# Exercise description:
Your task is to transcribe all of the data below exactly, omitting the images.

[Saved entries]
.....

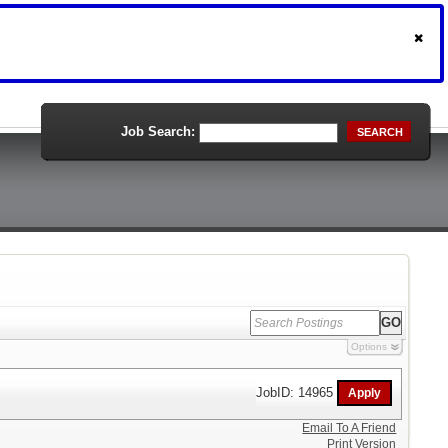
Job Search:
SEARCH
Options
JobID: 14965
Email To A Friend
Print Version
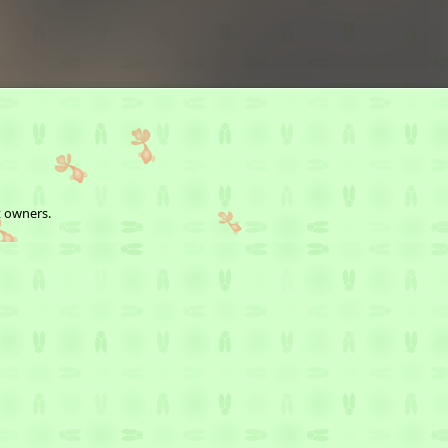
t owners.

.....

# Expected answer:
Job Search:
SEARCH
Options
JobID: 14965
Email To A Friend
Print Version
t owners.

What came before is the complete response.